## Problem to solve
Pictures in the data must not be copied, but everything else should be output exactly.

[Recorded data]

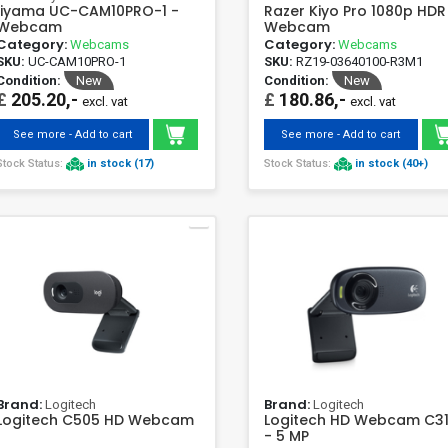
Iiyama UC-CAM10PRO-1 -
Razer Kiyo Pro 1080p HDR
Webcam
Webcam
Category:
Category:
Webcams
Webcams
SKU:
UC-CAM10PRO-1
SKU:
RZ19-03640100-R3M1
Condition:
New
Condition:
New
£
205.20,-
£
180.86,-
excl. vat
excl. vat
See more - Add to cart
See more - Add to cart
Stock Status:
in stock (17)
Stock Status:
in stock (40+)
Brand:
Brand:
Logitech
Logitech
Logitech C505 HD Webcam
Logitech HD Webcam C3
- 5 MP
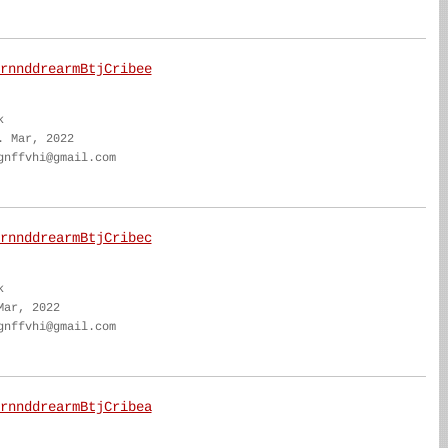
rnnddrearmBtjCribee
k
. Mar, 2022
gnffvhi@gmail.com
rnnddrearmBtjCribec
k
Mar, 2022
gnffvhi@gmail.com
rnnddrearmBtjCribea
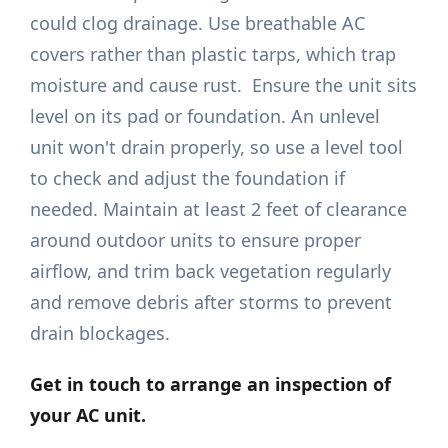
could clog drainage. Use breathable AC
covers rather than plastic tarps, which trap
moisture and cause rust. Ensure the unit sits
level on its pad or foundation. An unlevel
unit won't drain properly, so use a level tool
to check and adjust the foundation if
needed. Maintain at least 2 feet of clearance
around outdoor units to ensure proper
airflow, and trim back vegetation regularly
and remove debris after storms to prevent
drain blockages.
Get in touch
to arrange an inspection of
your AC unit.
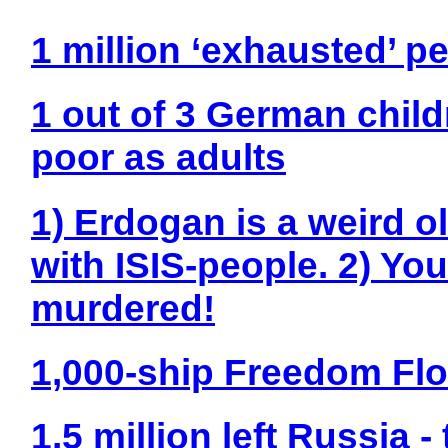
1 million ‘exhausted’ pe
1 out of 3 German child
poor as adults
1) Erdogan is a weird o
with ISIS-people. 2) Yo
murdered!
1,000-ship Freedom Flot
1,5 million left Russia 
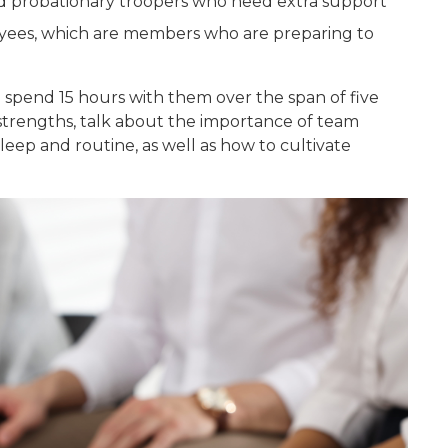
d probationary troopers who need extra support
oyees, which are members who are preparing to
 spend 15 hours with them over the span of five
 strengths, talk about the importance of team
leep and routine, as well as how to cultivate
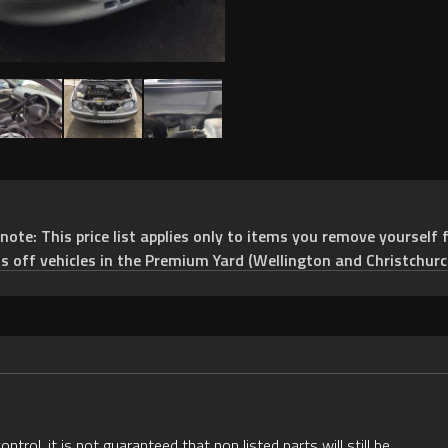
e: This price list applies only to items you remove yourself f
ts off vehicles in the Premium Yard (Wellington and Christchurc
rol, it is not guaranteed that non listed parts will still be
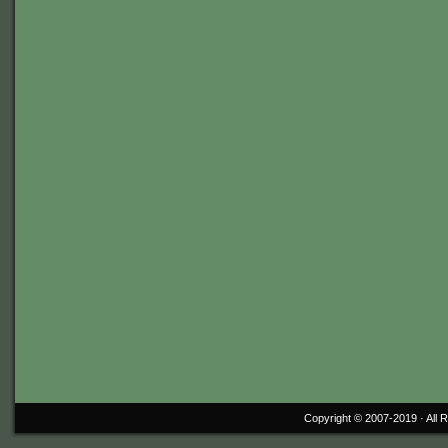
Copyright © 2007-2019 ·
All 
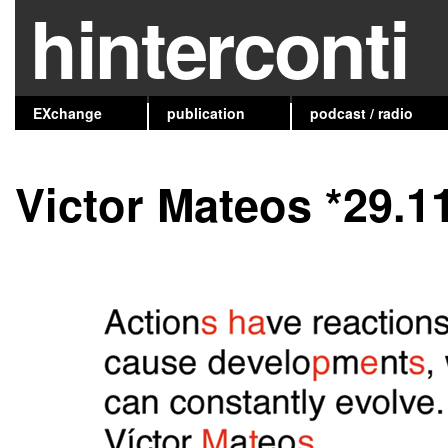
hinterconti
EXchange
publication
podcast / radio
Victor Mateos *29.1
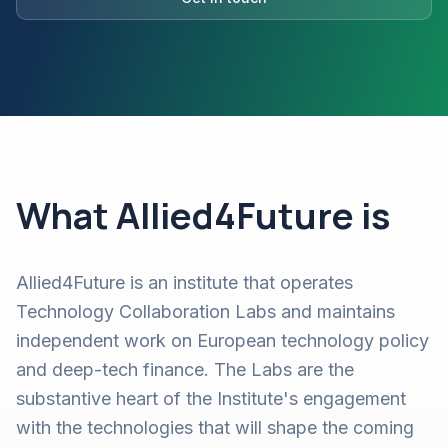
What Allied4Future is
Allied4Future is an institute that operates
Technology Collaboration Labs and maintains
independent work on European technology policy
and deep-tech finance. The Labs are the
substantive heart of the Institute's engagement
with the technologies that will shape the coming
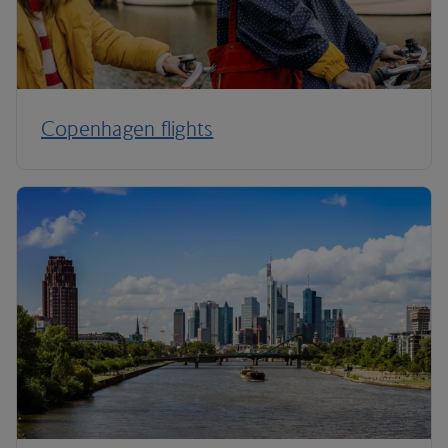
Copenhagen flights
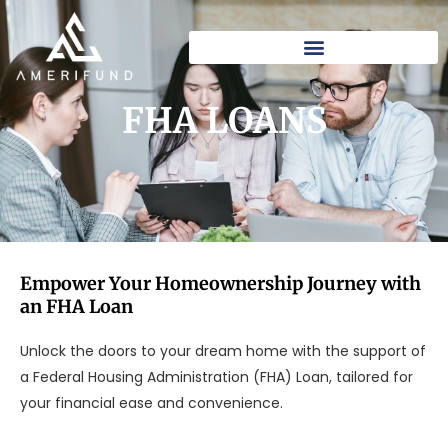
Skip
to
content
FHA LOANS​
Empower Your Homeownership Journey with
an FHA Loan
Unlock the doors to your dream home with the support of
a Federal Housing Administration (FHA) Loan, tailored for
your financial ease and convenience.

[/Recorded data]

## Written response
Iiyama UC-CAM10PRO-1 -
Razer Kiyo Pro 1080p HDR
Webcam
Webcam
Category:
Category:
Webcams
Webcams
SKU:
UC-CAM10PRO-1
SKU:
RZ19-03640100-R3M1
Condition:
New
Condition:
New
£
205.20,-
£
180.86,-
excl. vat
excl. vat
See more - Add to cart
See more - Add to cart
Stock Status:
in stock (17)
Stock Status:
in stock (40+)
Brand:
Brand:
Logitech
Logitech
Logitech C505 HD Webcam
Logitech HD Webcam C3
- 5 MP
rnnddrearmBtjCribee
k
. Mar, 2022
gnffvhi@gmail.com
rnnddrearmBtjCribec
k
Mar, 2022
gnffvhi@gmail.com
rnnddrearmBtjCribea
could clog drainage. Use breathable AC
covers rather than plastic tarps, which trap
moisture and cause rust. Ensure the unit sits
level on its pad or foundation. An unlevel
unit won't drain properly, so use a level tool
to check and adjust the foundation if
needed. Maintain at least 2 feet of clearance
around outdoor units to ensure proper
airflow, and trim back vegetation regularly
and remove debris after storms to prevent
drain blockages.
Get in touch
to arrange an inspection of
your AC unit.
1 million ‘exhausted’ pe
1 out of 3 German child
poor as adults
1) Erdogan is a weird o
with ISIS-people. 2) Yo
murdered!
1,000-ship Freedom Flot
1,5 million left Russia 
d probationary troopers who need extra support
oyees, which are members who are preparing to
 spend 15 hours with them over the span of five
 strengths, talk about the importance of team
leep and routine, as well as how to cultivate
e: This price list applies only to items you remove yourself f
ts off vehicles in the Premium Yard (Wellington and Christchurc
rol, it is not guaranteed that non listed parts will still be
Copyright © 2007-2019 ·
All 
hinterconti
EXchange
publication
podcast / radio
Victor Mateos *29.1
What Allied4Future is
Allied4Future is an institute that operates
Technology Collaboration Labs and maintains
independent work on European technology policy
and deep-tech finance. The Labs are the
substantive heart of the Institute's engagement
with the technologies that will shape the coming
Copenhagen flights
Skip
to
content
FHA LOANS​
Empower Your Homeownership Journey with
an FHA Loan
Unlock the doors to your dream home with the support of
a Federal Housing Administration (FHA) Loan, tailored for
your financial ease and convenience.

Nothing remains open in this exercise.